DATASET EXCERPTS =

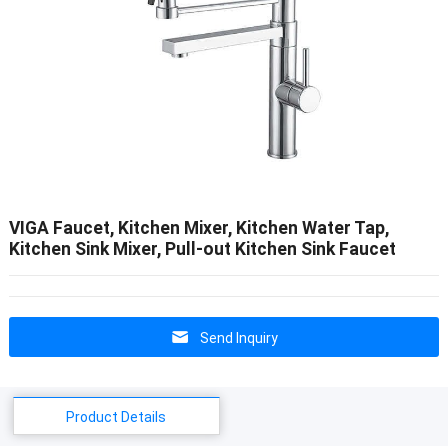
VIGA Faucet, Kitchen Mixer, Kitchen Water Tap,
Kitchen Sink Mixer, Pull-out Kitchen Sink Faucet
Send Inquiry
Product Details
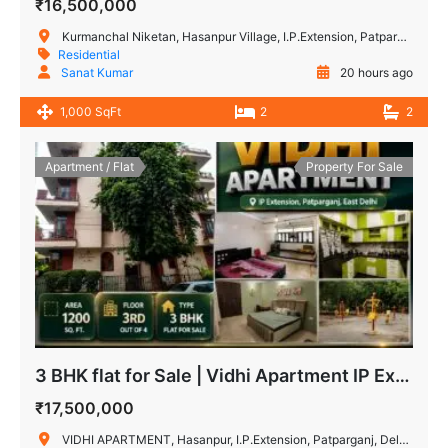
₹16,500,000
Kurmanchal Niketan, Hasanpur Village, I.P.Extension, Patparganj, Delhi, India
Residential
Sanat Kumar
20 hours ago
1,000 SqFt
2
2
Apartment / Flat
Property For Sale
3 BHK flat for Sale | Vidhi Apartment IP Extension, Patparganj
₹17,500,000
VIDHI APARTMENT, Hasanpur, I.P.Extension, Patparganj, Delhi, India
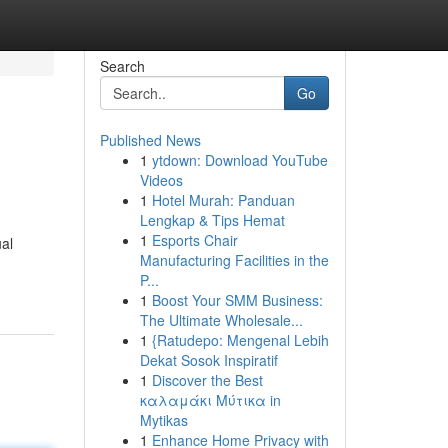
Search
Go
Published News
1
ytdown: Download YouTube
Videos
1
Hotel Murah: Panduan
Lengkap & Tips Hemat
1
Esports Chair
ual
Manufacturing Facilities in the
P...
1
Boost Your SMM Business:
The Ultimate Wholesale...
1
{Ratudepo: Mengenal Lebih
Dekat Sosok Inspiratif
1
Discover the Best
καλαμάκι Μύτικα in
Mytikas
1
Enhance Home Privacy with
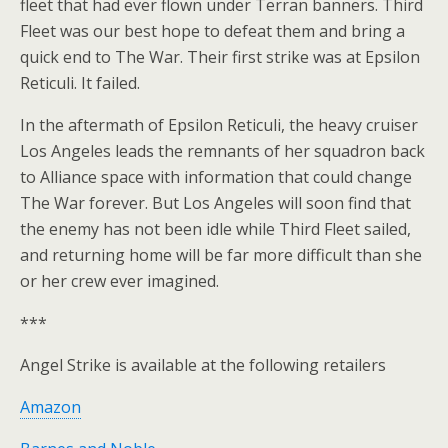
fleet that had ever flown under Terran banners. Third
Fleet was our best hope to defeat them and bring a
quick end to The War. Their first strike was at Epsilon
Reticuli. It failed.
In the aftermath of Epsilon Reticuli, the heavy cruiser
Los Angeles leads the remnants of her squadron back
to Alliance space with information that could change
The War forever. But Los Angeles will soon find that
the enemy has not been idle while Third Fleet sailed,
and returning home will be far more difficult than she
or her crew ever imagined.
***
Angel Strike is available at the following retailers
Amazon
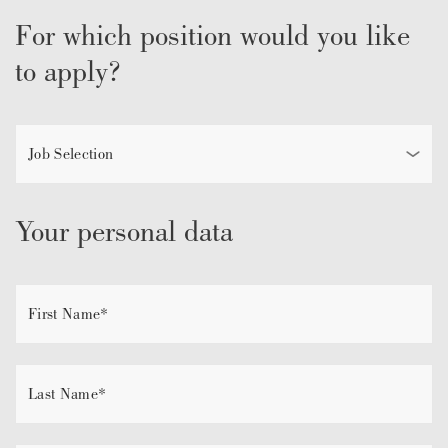
For which position would you like
to apply?
Your personal data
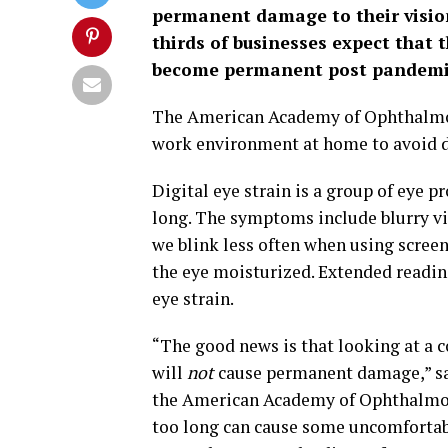
permanent damage to their visio
thirds of businesses expect that 
become permanent post pandemi
The American Academy of Ophthalmolo
work environment at home to avoid di
Digital eye strain is a group of eye p
long. The symptoms include blurry vis
we blink less often when using screen
the eye moisturized. Extended reading
eye strain.
“The good news is that looking at a 
will
not
cause permanent damage,” sa
the American Academy of Ophthalmolog
too long can cause some uncomforta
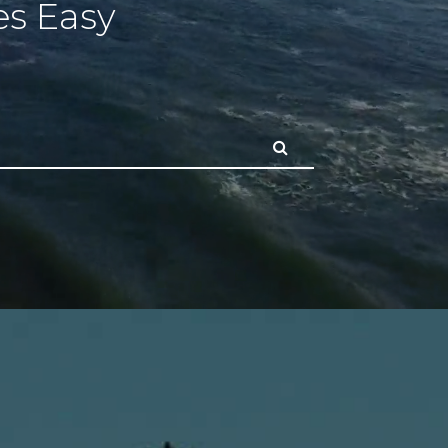
s Easy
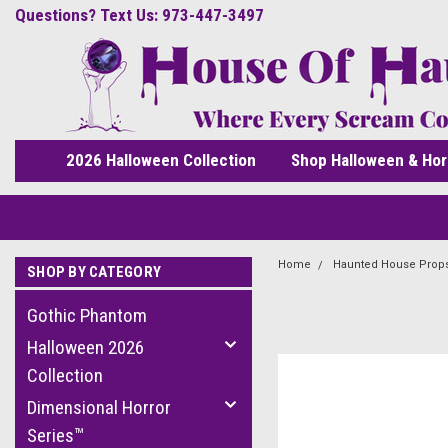
Questions? Text Us: 973-447-3497
2026 Halloween Collection
Shop Halloween & Hor
Home
Haunted House Prop
SHOP BY CATEGORY
Gothic Phantom
Halloween 2026
Collection
Dimensional Horror
Series™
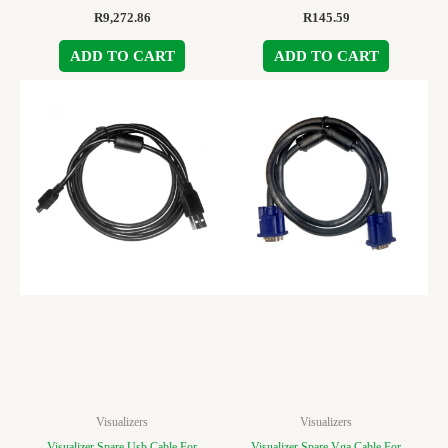
R
9,272.86
R
145.59
ADD TO CART
ADD TO CART
Visualizers
Visualizers
Visualizer Spare Usb Cable For
Visualizer Spare Vga Cable For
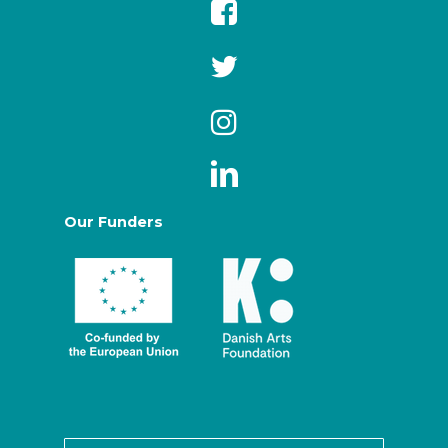
Our Funders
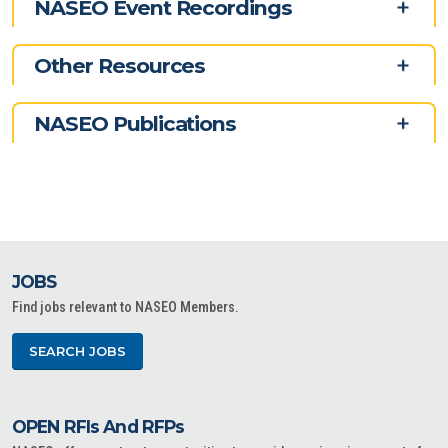
NASEO Event Recordings
Other Resources
NASEO Publications
JOBS
Find jobs relevant to NASEO Members.
SEARCH JOBS
OPEN RFIs And RFPs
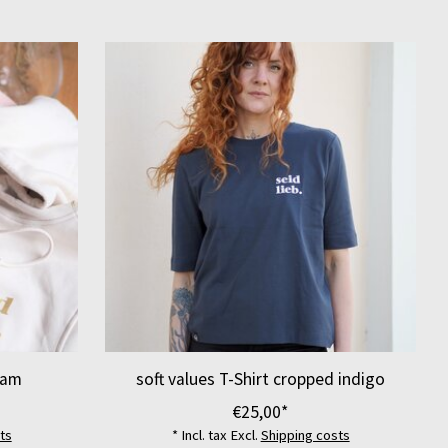
eam
soft values T-Shirt cropped indigo
€25,00*
ts
* Incl. tax Excl.
Shipping costs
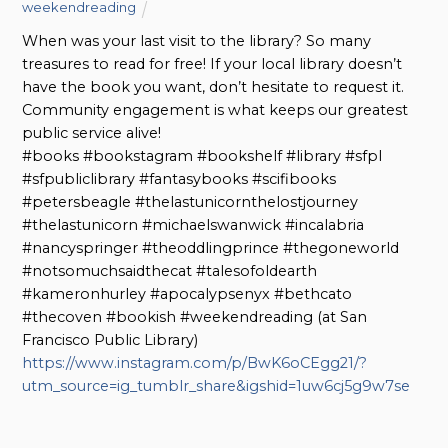
weekendreading
When was your last visit to the library? So many
treasures to read for free! If your local library doesn’t
have the book you want, don’t hesitate to request it.
Community engagement is what keeps our greatest
public service alive!
#books #bookstagram #bookshelf #library #sfpl
#sfpubliclibrary #fantasybooks #scifibooks
#petersbeagle #thelastunicornthelostjourney
#thelastunicorn #michaelswanwick #incalabria
#nancyspringer #theoddlingprince #thegoneworld
#notsomuchsaidthecat #talesofoldearth
#kameronhurley #apocalypsenyx #bethcato
#thecoven #bookish #weekendreading (at San
Francisco Public Library)
https://www.instagram.com/p/BwK6oCEgg21/?
utm_source=ig_tumblr_share&igshid=1uw6cj5g9w7se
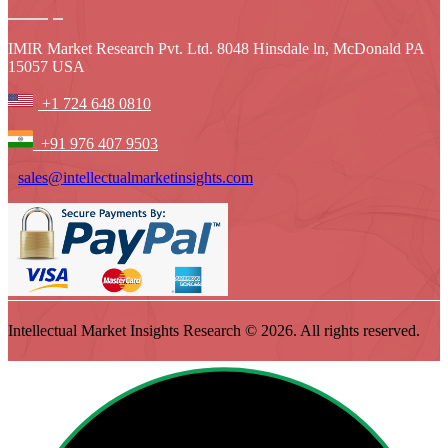
IMIR Market Research Pvt. Ltd. 8048 Hinsdale ln, McDonald PA
15057 USA
+1 724 648 0810
+91 976 407 9503
sales@intellectualmarketinsights.com
Intellectual Market Insights Research © 2026. All rights reserved.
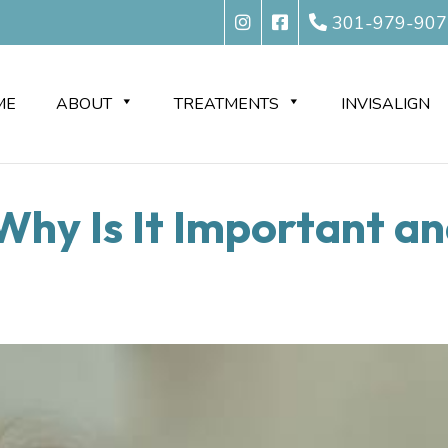
301-979-907
ME
ABOUT
TREATMENTS
INVISALIGN
Why Is It Important an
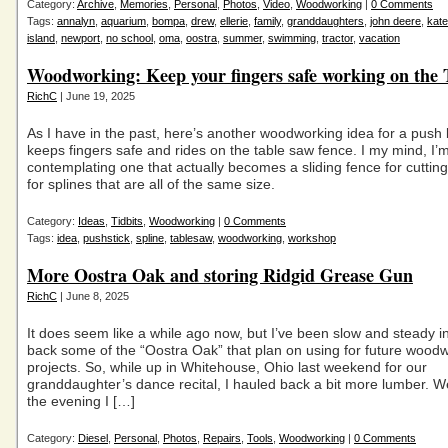
Category:
Archive
,
Memories
,
Personal
,
Photos
,
Video
,
Woodworking
|
0 Comments
Tags:
annalyn
,
aquarium
,
bompa
,
drew
,
ellerie
,
family
,
granddaughters
,
john deere
,
kate
island
,
newport
,
no school
,
oma
,
oostra
,
summer
,
swimming
,
tractor
,
vacation
Woodworking: Keep your fingers safe working on the 
RichC
| June 19, 2025
As I have in the past, here’s another woodworking idea for a push 
keeps fingers safe and rides on the table saw fence. I my mind, I’
contemplating one that actually becomes a sliding fence for cutting 
for splines that are all of the same size.
Category:
Ideas
,
Tidbits
,
Woodworking
|
0 Comments
Tags:
idea
,
pushstick
,
spline
,
tablesaw
,
woodworking
,
workshop
More Oostra Oak and storing Ridgid Grease Gun
RichC
| June 8, 2025
It does seem like a while ago now, but I’ve been slow and steady i
back some of the “Oostra Oak” that plan on using for future wood
projects. So, while up in Whitehouse, Ohio last weekend for our
granddaughter’s dance recital, I hauled back a bit more lumber. We
the evening I […]
Category:
Diesel
,
Personal
,
Photos
,
Repairs
,
Tools
,
Woodworking
|
0 Comments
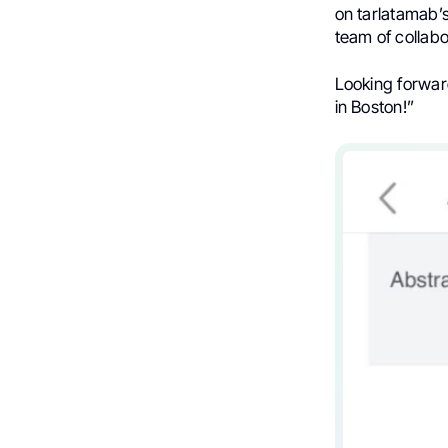
on tarlatamab’s 
team of collabo
Looking forward
in Boston!”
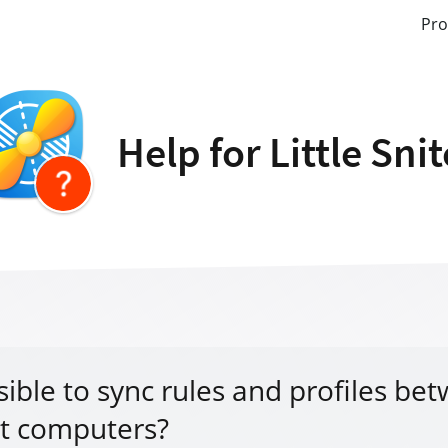
Pro
Help for Little Sni
ssible to sync rules and profiles be
nt computers?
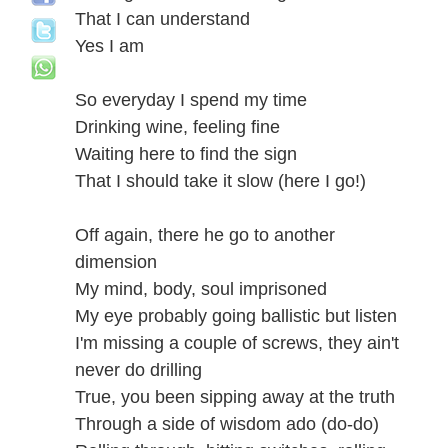
That I can understand
Yes I am
So everyday I spend my time
Drinking wine, feeling fine
Waiting here to find the sign
That I should take it slow (here I go!)
Off again, there he go to another
dimension
My mind, body, soul imprisoned
My eye probably going ballistic but listen
I'm missing a couple of screws, they ain't
never do drilling
True, you been sipping away at the truth
Through a side of wisdom ado (do-do)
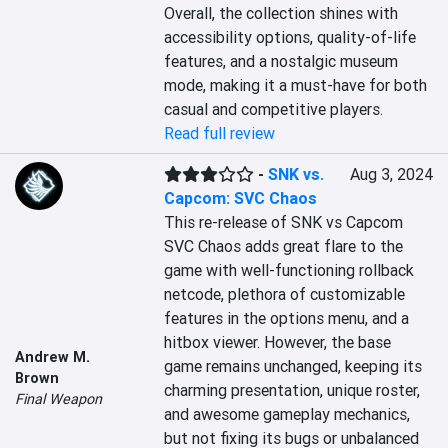
Overall, the collection shines with 
accessibility options, quality-of-life 
features, and a nostalgic museum 
mode, making it a must-have for both 
casual and competitive players.
Read full review
-
SNK vs.
Aug 3, 2024
Capcom: SVC Chaos
This re-release of SNK vs Capcom 
SVC Chaos adds great flare to the 
game with well-functioning rollback 
netcode, plethora of customizable 
features in the options menu, and a 
hitbox viewer. However, the base 
Andrew M.
game remains unchanged, keeping its 
Brown
charming presentation, unique roster, 
Final Weapon
and awesome gameplay mechanics, 
but not fixing its bugs or unbalanced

TASK DESCRIPTION =
Without the pictures, return the whole of the data exactly as given.

EXERCISE OUTPUT =
VIGA Faucet, Kitchen Mixer, Kitchen Water Tap,
Kitchen Sink Mixer, Pull-out Kitchen Sink Faucet
Send Inquiry
Product Details
₹16,500,000
Kurmanchal Niketan, Hasanpur Village, I.P.Extension, Patparganj, Delhi, India
Residential
Sanat Kumar
20 hours ago
1,000 SqFt
2
2
Apartment / Flat
Property For Sale
3 BHK flat for Sale | Vidhi Apartment IP Extension, Patparganj
₹17,500,000
VIDHI APARTMENT, Hasanpur, I.P.Extension, Patparganj, Delhi, India
Search
Go
Published News
1
ytdown: Download YouTube
Videos
1
Hotel Murah: Panduan
Lengkap & Tips Hemat
1
Esports Chair
ual
Manufacturing Facilities in the
P...
1
Boost Your SMM Business:
The Ultimate Wholesale...
1
{Ratudepo: Mengenal Lebih
Dekat Sosok Inspiratif
1
Discover the Best
καλαμάκι Μύτικα in
Mytikas
1
Enhance Home Privacy with
fleet that had ever flown under Terran banners. Third
Fleet was our best hope to defeat them and bring a
quick end to The War. Their first strike was at Epsilon
Reticuli. It failed.
In the aftermath of Epsilon Reticuli, the heavy cruiser
Los Angeles leads the remnants of her squadron back
to Alliance space with information that could change
The War forever. But Los Angeles will soon find that
the enemy has not been idle while Third Fleet sailed,
and returning home will be far more difficult than she
or her crew ever imagined.
***
Angel Strike is available at the following retailers
Amazon
For which position would you like
to apply?
Your personal data
permanent damage to their visio
thirds of businesses expect that 
become permanent post pandemi
The American Academy of Ophthalmolo
work environment at home to avoid di
Digital eye strain is a group of eye p
long. The symptoms include blurry vis
we blink less often when using screen
the eye moisturized. Extended reading
eye strain.
“The good news is that looking at a 
will
not
cause permanent damage,” sa
the American Academy of Ophthalmolog
too long can cause some uncomforta
s Easy
Questions? Text Us: 973-447-3497
2026 Halloween Collection
Shop Halloween & Hor
Home
Haunted House Prop
SHOP BY CATEGORY
Gothic Phantom
Halloween 2026
Collection
Dimensional Horror
Series™
R
9,272.86
R
145.59
ADD TO CART
ADD TO CART
Visualizers
Visualizers
Visualizer Spare Usb Cable For
Visualizer Spare Vga Cable For
Our Funders
NASEO Event Recordings
Other Resources
NASEO Publications
JOBS
Find jobs relevant to NASEO Members.
SEARCH JOBS
OPEN RFIs And RFPs
eam
soft values T-Shirt cropped indigo
€25,00*
ts
* Incl. tax Excl.
Shipping costs
weekendreading
When was your last visit to the library? So many
treasures to read for free! If your local library doesn’t
have the book you want, don’t hesitate to request it.
Community engagement is what keeps our greatest
public service alive!
#books #bookstagram #bookshelf #library #sfpl
#sfpubliclibrary #fantasybooks #scifibooks
#petersbeagle #thelastunicornthelostjourney
#thelastunicorn #michaelswanwick #incalabria
#nancyspringer #theoddlingprince #thegoneworld
#notsomuchsaidthecat #talesofoldearth
#kameronhurley #apocalypsenyx #bethcato
#thecoven #bookish #weekendreading (at San
Francisco Public Library)
https://www.instagram.com/p/BwK6oCEgg21/?
utm_source=ig_tumblr_share&igshid=1uw6cj5g9w7se
IMIR Market Research Pvt. Ltd. 8048 Hinsdale ln, McDonald PA
15057 USA
+1 724 648 0810
+91 976 407 9503
sales@intellectualmarketinsights.com
Intellectual Market Insights Research © 2026. All rights reserved.
301-979-907
ME
ABOUT
TREATMENTS
INVISALIGN
Why Is It Important an
Category:
Archive
,
Memories
,
Personal
,
Photos
,
Video
,
Woodworking
|
0 Comments
Tags:
annalyn
,
aquarium
,
bompa
,
drew
,
ellerie
,
family
,
granddaughters
,
john deere
,
kate
island
,
newport
,
no school
,
oma
,
oostra
,
summer
,
swimming
,
tractor
,
vacation
Woodworking: Keep your fingers safe working on the 
RichC
| June 19, 2025
As I have in the past, here’s another woodworking idea for a push 
keeps fingers safe and rides on the table saw fence. I my mind, I’
contemplating one that actually becomes a sliding fence for cutting 
for splines that are all of the same size.
Category:
Ideas
,
Tidbits
,
Woodworking
|
0 Comments
Tags:
idea
,
pushstick
,
spline
,
tablesaw
,
woodworking
,
workshop
More Oostra Oak and storing Ridgid Grease Gun
RichC
| June 8, 2025
It does seem like a while ago now, but I’ve been slow and steady i
back some of the “Oostra Oak” that plan on using for future wood
projects. So, while up in Whitehouse, Ohio last weekend for our
granddaughter’s dance recital, I hauled back a bit more lumber. We
the evening I […]
Category:
Diesel
,
Personal
,
Photos
,
Repairs
,
Tools
,
Woodworking
|
0 Comments
on tarlatamab’s 
team of collabo
Looking forward
in Boston!”
Pro
Help for Little Sni
ssible to sync rules and profiles be
nt computers?
That I can understand
Yes I am
So everyday I spend my time
Drinking wine, feeling fine
Waiting here to find the sign
That I should take it slow (here I go!)
Off again, there he go to another
dimension
My mind, body, soul imprisoned
My eye probably going ballistic but listen
I'm missing a couple of screws, they ain't
never do drilling
True, you been sipping away at the truth
Through a side of wisdom ado (do-do)
Overall, the collection shines with 
accessibility options, quality-of-life 
features, and a nostalgic museum 
mode, making it a must-have for both 
casual and competitive players.
Read full review
-
SNK vs.
Aug 3, 2024
Capcom: SVC Chaos
This re-release of SNK vs Capcom 
SVC Chaos adds great flare to the 
game with well-functioning rollback 
netcode, plethora of customizable 
features in the options menu, and a 
hitbox viewer. However, the base 
Andrew M.
game remains unchanged, keeping its 
Brown
charming presentation, unique roster, 
Final Weapon
and awesome gameplay mechanics, 
but not fixing its bugs or unbalanced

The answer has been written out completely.